Would you copy only the lines below, from the one containing "Check Out Now" through the very last one, leaving the pictures out?

---

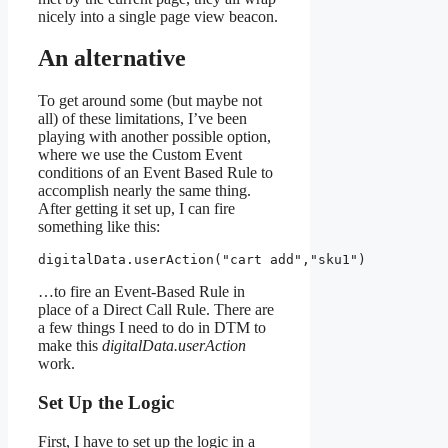
nicely into a single page view beacon.
An alternative
To get around some (but maybe not
all) of these limitations, I’ve been
playing with another possible option,
where we use the Custom Event
conditions of an Event Based Rule to
accomplish nearly the same thing.
After getting it set up, I can fire
something like this:
digitalData.userAction("cart add","sku1")
…to fire an Event-Based Rule in
place of a Direct Call Rule. There are
a few things I need to do in DTM to
make this
digitalData.userAction
work.
Set Up the Logic
First, I have to set up the logic in a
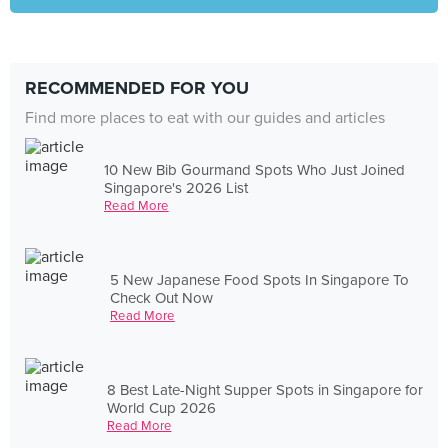
RECOMMENDED FOR YOU
Find more places to eat with our guides and articles
10 New Bib Gourmand Spots Who Just Joined
Singapore's 2026 List
Read More
5 New Japanese Food Spots In Singapore To
Check Out Now
Read More
8 Best Late-Night Supper Spots in Singapore for
World Cup 2026
Read More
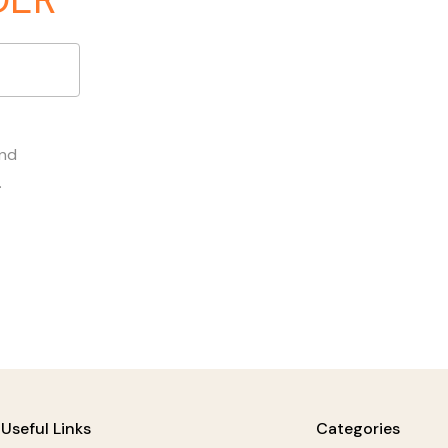
and
.
Useful Links
Categories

---

Response to the task:
Check Out Now
Read More
8 Best Late-Night Supper Spots in Singapore for
World Cup 2026
Read More
and
.
Useful Links
Categories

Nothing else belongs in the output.